You are viewing a plain text version of this content. The canonical link for it is here.
Posted to users@kafka.apache.org by Jack Foy <jf...@hiya.com> on 2018/07/18 18:24:25 UTC

Fwd: Recovering partition leadership outside ISR

Hi all,

We had an outage recently that I think we could have prevented, and I'd
like to get some feedback on the idea.

tl;dr:

When a partition leader writes an updated ISR, it should also record
its current log-end-offset. On leader election, if there are no live
replicas in the ISR, then a replica with this same log-end-offset
should be preferred before considering unclean leader election.

Details and use case:

We had a 5-node Kafka 1.0.0 cluster (since upgraded to 1.1.0) with unclean
leader election disabled. Well-configured topics have replication factor 3 and
min.insync.replicas 2, with producers setting acks=all.

At root, our cloud provider suffered hardware failure, causing a partial
outage on network connectivity to disk storage. Broker 5's storage was on the
orphaned side of the network partition.

At the very start of the incident, broker 5 dropped all followers on brokers 1
and 4 out of the ISR for partitions it was leading. Its connections to brokers
2 and 3 and to Zookeeper stayed up, including to the controller on broker 3.
Broker 5 went offline entirely a few moments later, and stayed down with disk
state inaccessible for several hours.

We had configured multiple partitions with broker 5 as their leader and
followers on brokers 1 and 4. Before the incident those partitions had ISR
{5,1,4}, which shrank to {5} before broker 5 disappeared - leaving us with no
eligible replicas to become leader.

The only ways to bring these partitions back up were to either recover broker
5's up-to-date disk state, or to enable unclean leader election. Had we lost
one follower, then the other, and then the leader, enabling unclean leader
election would have carried 50% risk of message loss.

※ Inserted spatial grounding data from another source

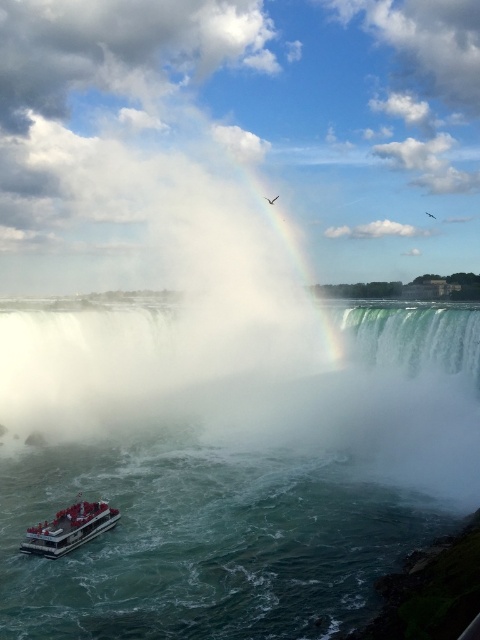 You are standing at the observation deck near the base of Niagara Falls. There is a point marked at coordinates point (166, 492) that you want to reach. If your camera is 1.5 meters tall, can you safely walk to that point without getting wet?

The point (166, 492) is 19.05 meters away from the camera. Since the distance is quite far and the water around the boat is turbulent, it might be dangerous to walk there. However, the exact safety cannot be determined without additional information about the path and water conditions.

You are a tourist standing on the observation deck and see the clear water at lower left and the white plastic boat at lower left. Which one takes up more space in the image?

The clear water at lower left takes up more space in the image because it is bigger than the white plastic boat at lower left. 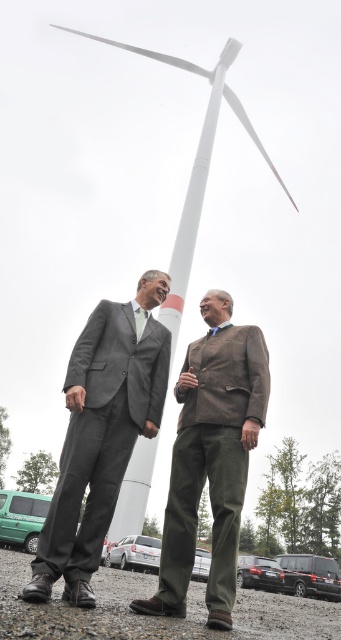 You are a photographer trying to capture a group photo of the gray suit at center and the brown textured blazer at center. Which person should you position closer to the camera to ensure both appear equally tall in the photo?

You should position the gray suit at center closer to the camera because it has a lesser height compared to the brown textured blazer at center, so moving it forward will make them appear similar in height in the photo.

You are a photographer trying to capture both the gray suit at center and the brown textured blazer at center in a single frame. Given their sizes, which one might you need to position closer to the camera to ensure both fit well in the photo?

The gray suit at center occupies less space than the brown textured blazer at center, so you should position the gray suit at center closer to the camera to balance their sizes in the frame. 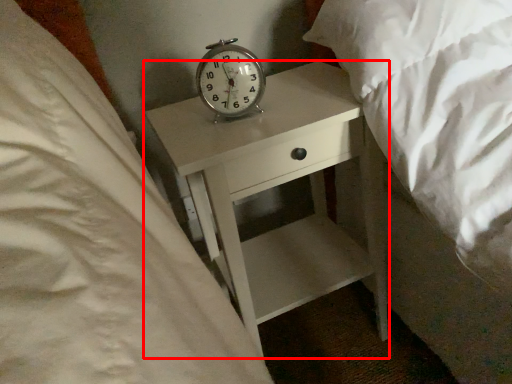 Question: From the image's perspective, where is nightstand (annotated by the red box) located relative to alarm clock?

Choices:
 (A) above
 (B) below

Answer: (B) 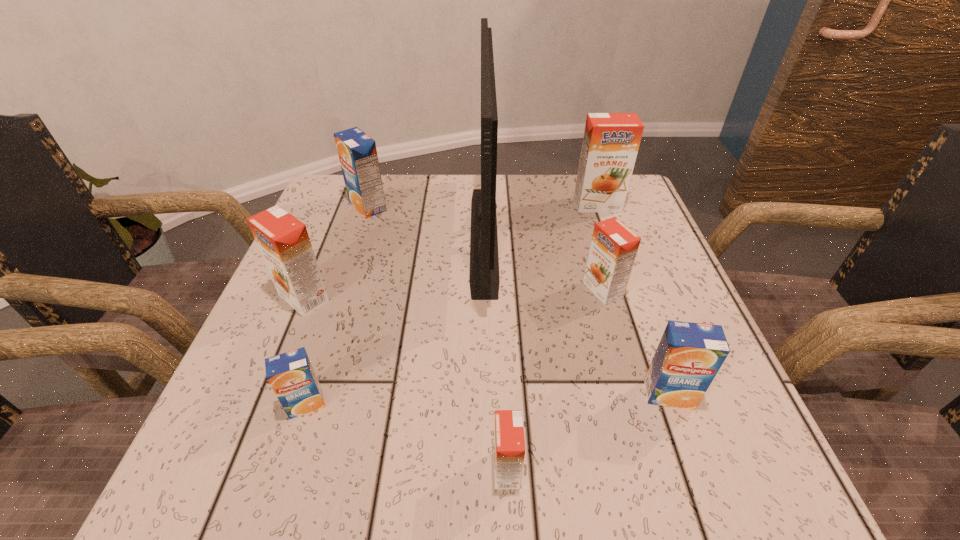 This screenshot has width=960, height=540. Identify the location of free space between the second smallest blue orange_juice and the biggest blue orange_juice. (518, 300).

Where is `vacant area that lies between the monitor and the third smallest orange orange juice`? This screenshot has height=540, width=960. vacant area that lies between the monitor and the third smallest orange orange juice is located at coordinates (394, 267).

The width and height of the screenshot is (960, 540). What are the coordinates of `unoccupied area between the smallest blue orange_juice and the tallest object` in the screenshot? It's located at [x=395, y=320].

I want to click on vacant space in between the tallest orange juice and the third smallest orange orange juice, so click(450, 251).

At what (x,y) coordinates should I click in order to perform the action: click on free space between the biggest blue orange_juice and the monitor. Please return your answer as a coordinate pair (x, y). Image resolution: width=960 pixels, height=540 pixels. Looking at the image, I should click on (426, 221).

The image size is (960, 540). Identify the location of free space between the third biggest orange orange juice and the monitor. (543, 263).

Find the location of a particular element. Image resolution: width=960 pixels, height=540 pixels. free space between the second smallest orange orange juice and the tallest object is located at coordinates (543, 263).

The width and height of the screenshot is (960, 540). Find the location of `blank region between the farthest orange orange juice and the smallest blue orange_juice`. blank region between the farthest orange orange juice and the smallest blue orange_juice is located at coordinates pyautogui.click(x=452, y=305).

Find the location of a particular element. object identified as the closest to the second biggest orange orange juice is located at coordinates (291, 375).

Locate an element on the screen. The width and height of the screenshot is (960, 540). object that ranks as the second closest to the smallest blue orange_juice is located at coordinates (509, 445). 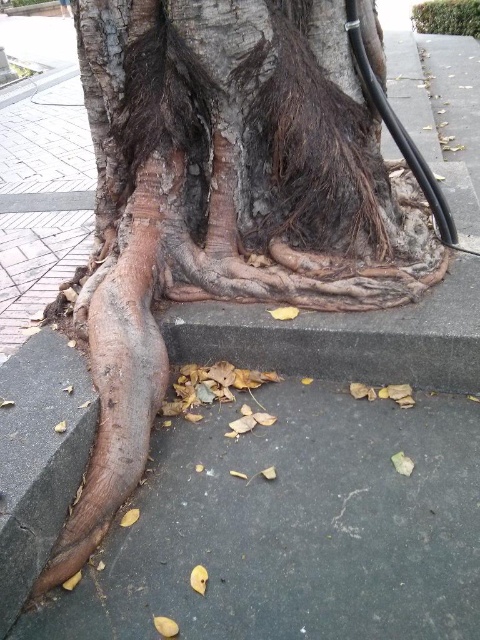 Does brown rough pavement at lower left have a lesser width compared to brown rough bark at center?

No.

Is brown rough pavement at lower left above brown rough bark at center?

Actually, brown rough pavement at lower left is below brown rough bark at center.

Locate an element on the screen. brown rough pavement at lower left is located at coordinates (254, 516).

You are a GUI agent. You are given a task and a screenshot of the screen. Output one action in this format:
    pyautogui.click(x=<x>, y=<y>)
    Task: Click on the brown rough pavement at lower left
    The image size is (480, 640).
    Given the screenshot: What is the action you would take?
    pyautogui.click(x=254, y=516) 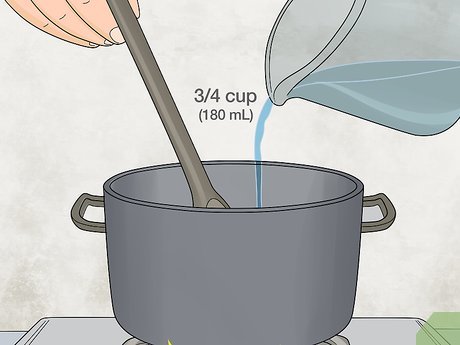 The height and width of the screenshot is (345, 460). Find the location of `stovetop`. stovetop is located at coordinates (77, 333). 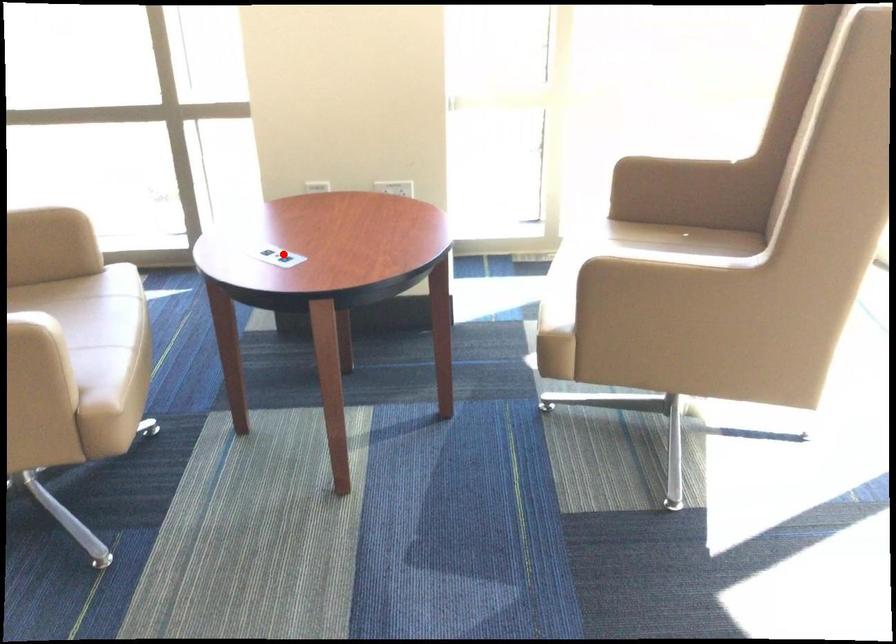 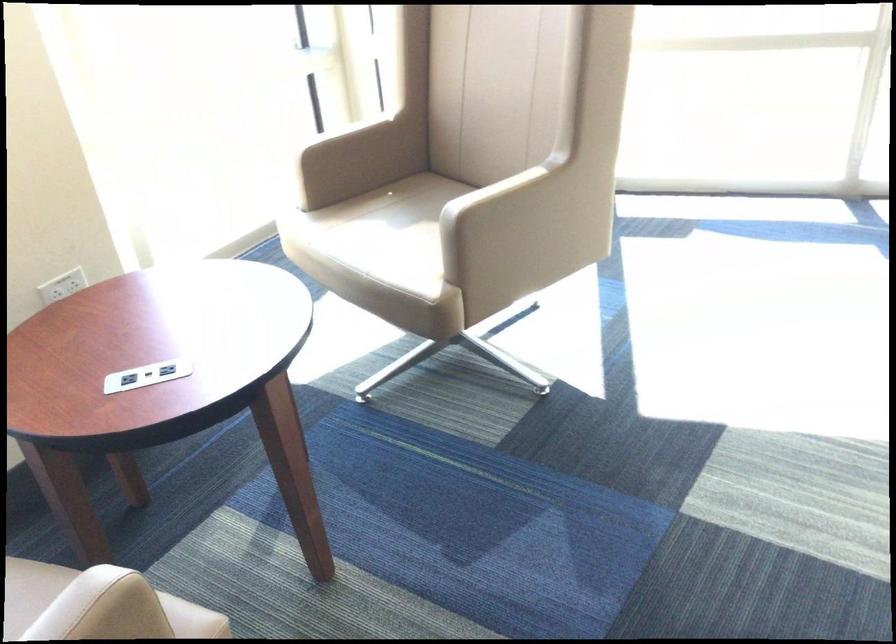 Find the pixel in the second image that matches the highlighted location in the first image.

(147, 375) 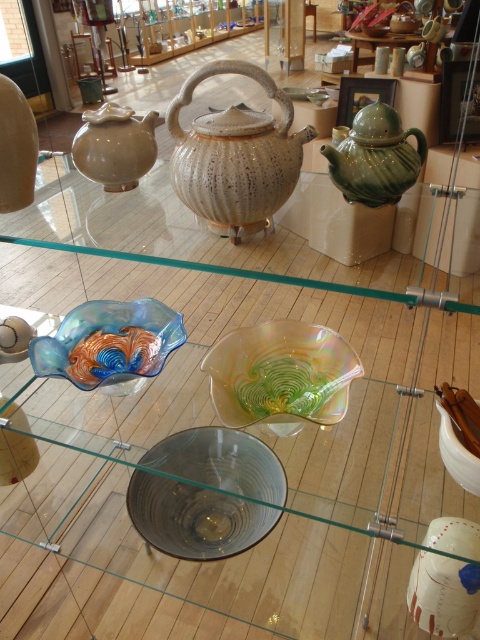 Is translucent iridescent bowl at center thinner than green glazed teapot at upper right?

Incorrect, translucent iridescent bowl at center's width is not less than green glazed teapot at upper right's.

Is translucent iridescent bowl at center wider than green glazed teapot at upper right?

Yes.

Which is in front, point (113, 371) or point (368, 108)?

Point (368, 108) is in front.

Identify the location of translucent iridescent bowl at center. click(x=108, y=342).

Does iridescent glass bowl at center appear on the left side of matte white bowl at lower right?

Indeed, iridescent glass bowl at center is positioned on the left side of matte white bowl at lower right.

Does iridescent glass bowl at center appear on the right side of matte white bowl at lower right?

Incorrect, iridescent glass bowl at center is not on the right side of matte white bowl at lower right.

What are the coordinates of `iridescent glass bowl at center` in the screenshot? It's located at (280, 374).

Is iridescent glass bowl at center taller than translucent glass bowl at center?

Indeed, iridescent glass bowl at center has a greater height compared to translucent glass bowl at center.

Which is behind, point (274, 428) or point (324, 93)?

Positioned behind is point (324, 93).

What are the coordinates of `iridescent glass bowl at center` in the screenshot? It's located at (280, 374). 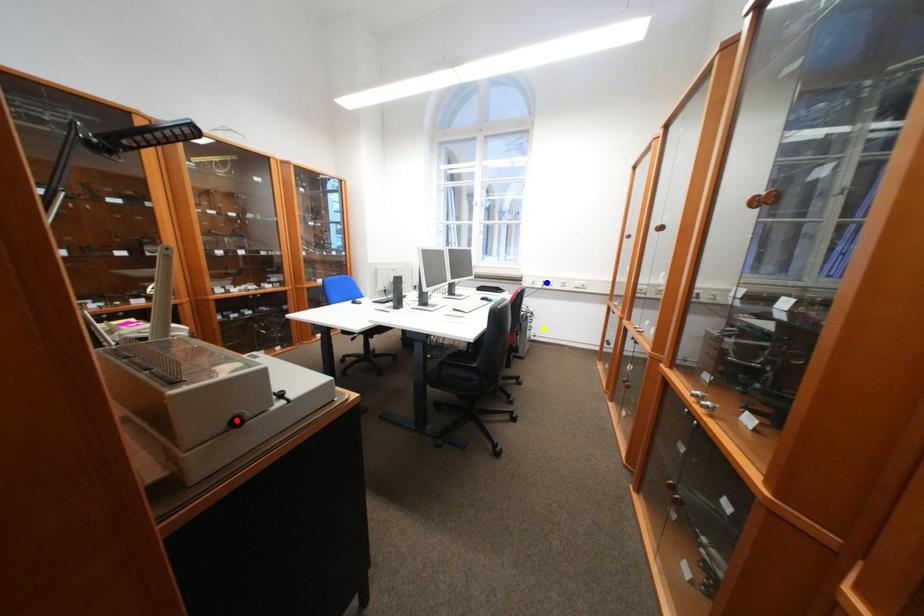 Order these from nearest to farthest:
- red point
- blue point
- yellow point

red point → yellow point → blue point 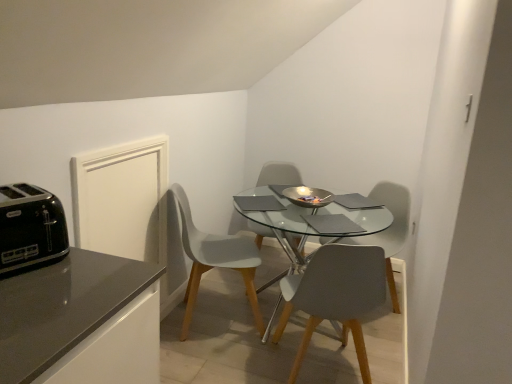 Question: From the image's perspective, is matte gray chair at center, which is counted as the 4th chair, starting from the left, located beneath transparent glass table at center?

Choices:
 (A) no
 (B) yes

Answer: (A)

Question: From a real-world perspective, is matte gray chair at center, which is counted as the 4th chair, starting from the left, positioned under transparent glass table at center based on gravity?

Choices:
 (A) no
 (B) yes

Answer: (A)

Question: Does matte gray chair at center, which is counted as the 4th chair, starting from the left, have a lesser width compared to transparent glass table at center?

Choices:
 (A) no
 (B) yes

Answer: (B)

Question: Does matte gray chair at center, which is counted as the first chair, starting from the right, have a lesser height compared to transparent glass table at center?

Choices:
 (A) no
 (B) yes

Answer: (A)

Question: Is matte gray chair at center, which is counted as the 4th chair, starting from the left, in front of transparent glass table at center?

Choices:
 (A) yes
 (B) no

Answer: (B)

Question: Based on their positions, is black plastic toaster at left located to the left or right of matte gray chair at center, which is counted as the first chair, starting from the right?

Choices:
 (A) right
 (B) left

Answer: (B)

Question: Looking at the image, does black plastic toaster at left seem bigger or smaller compared to matte gray chair at center, which is counted as the 4th chair, starting from the left?

Choices:
 (A) big
 (B) small

Answer: (B)

Question: Is black plastic toaster at left in front of or behind matte gray chair at center, which is counted as the first chair, starting from the right, in the image?

Choices:
 (A) behind
 (B) front

Answer: (B)

Question: From a real-world perspective, relative to matte gray chair at center, which is counted as the 4th chair, starting from the left, is black plastic toaster at left vertically above or below?

Choices:
 (A) below
 (B) above

Answer: (B)

Question: Would you say matte gray chair at center, positioned as the 2th chair in left-to-right order, is to the left or to the right of white matte chair at center, positioned as the fourth chair in right-to-left order, in the picture?

Choices:
 (A) right
 (B) left

Answer: (A)

Question: Is point (283, 165) positioned closer to the camera than point (208, 248)?

Choices:
 (A) farther
 (B) closer

Answer: (A)

Question: From a real-world perspective, is matte gray chair at center, positioned as the 2th chair in left-to-right order, above or below white matte chair at center, the first chair from the left?

Choices:
 (A) above
 (B) below

Answer: (A)

Question: From the image's perspective, is matte gray chair at center, marked as the third chair in a right-to-left arrangement, located above or below white matte chair at center, the first chair from the left?

Choices:
 (A) above
 (B) below

Answer: (A)

Question: From the image's perspective, is transparent glass table at center positioned above or below black plastic toaster at left?

Choices:
 (A) below
 (B) above

Answer: (A)

Question: Would you say transparent glass table at center is inside or outside black plastic toaster at left?

Choices:
 (A) outside
 (B) inside

Answer: (A) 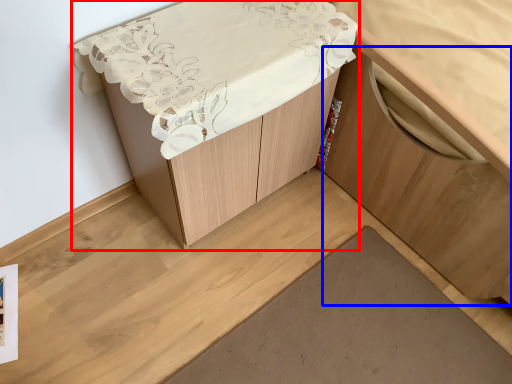 Question: Which of the following is the farthest to the observer, furniture (highlighted by a red box) or cabinetry (highlighted by a blue box)?

Choices:
 (A) furniture
 (B) cabinetry

Answer: (A) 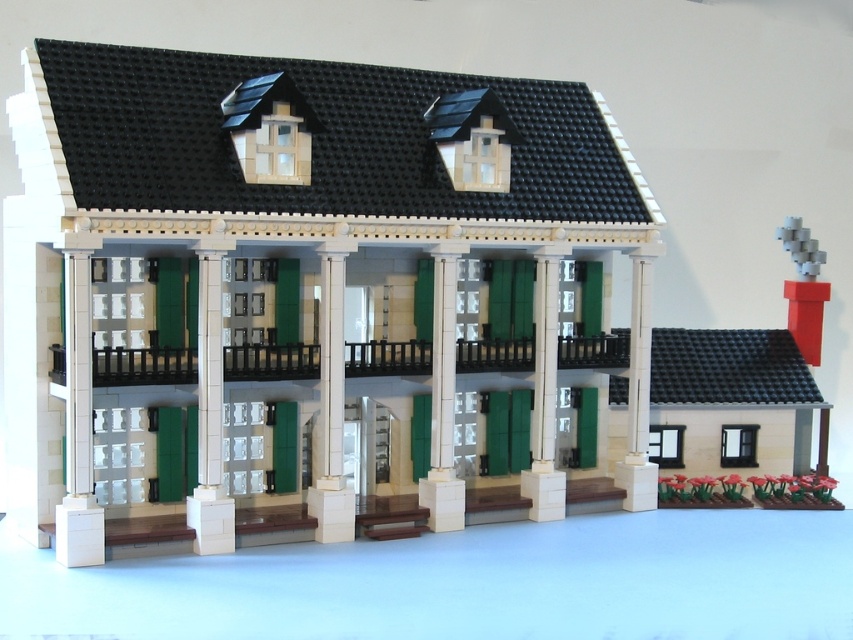 Question: Which of the following is the closest to the observer?

Choices:
 (A) (432, 316)
 (B) (206, 480)
 (C) (321, 340)

Answer: (B)

Question: From the image, what is the correct spatial relationship of beige/smooth pillar at center in relation to white smooth column at center?

Choices:
 (A) above
 (B) below

Answer: (A)

Question: Which point is closer to the camera?

Choices:
 (A) beige/smooth pillar at center
 (B) white glossy column at center
 (C) white smooth column at center

Answer: (A)

Question: Which is farther from the white glossy column at center?

Choices:
 (A) beige/smooth pillar at center
 (B) white smooth column at center

Answer: (A)

Question: Is beige/smooth pillar at center to the left of white glossy column at center from the viewer's perspective?

Choices:
 (A) no
 (B) yes

Answer: (B)

Question: Where is beige/smooth pillar at center located in relation to white smooth column at center in the image?

Choices:
 (A) above
 (B) below

Answer: (A)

In the end, we decided that the lowest-risk option was to enable unclean leader
election on the affected topics, force a controller election, watch the
partitions come back up, and disable unclean election. We added this
procedure to our runbooks.

I think there's a safer recovery path that Kafka could support:

The leader should also record its current log-end-offset when it writes an
updated ISR. If the controller determines that it can't promote a replica from
the ISR, it should next look for a replica that has that same log-end-offset.
Only if that step also fails should it then consider unclean leader election.

For our failure case, at least, I think this would have allowed a clean and
automatic recovery. Has this idea been considered before? Does it have
fatal flaws?

Thanks,

--
Jack Foy <jf...@hiya.com>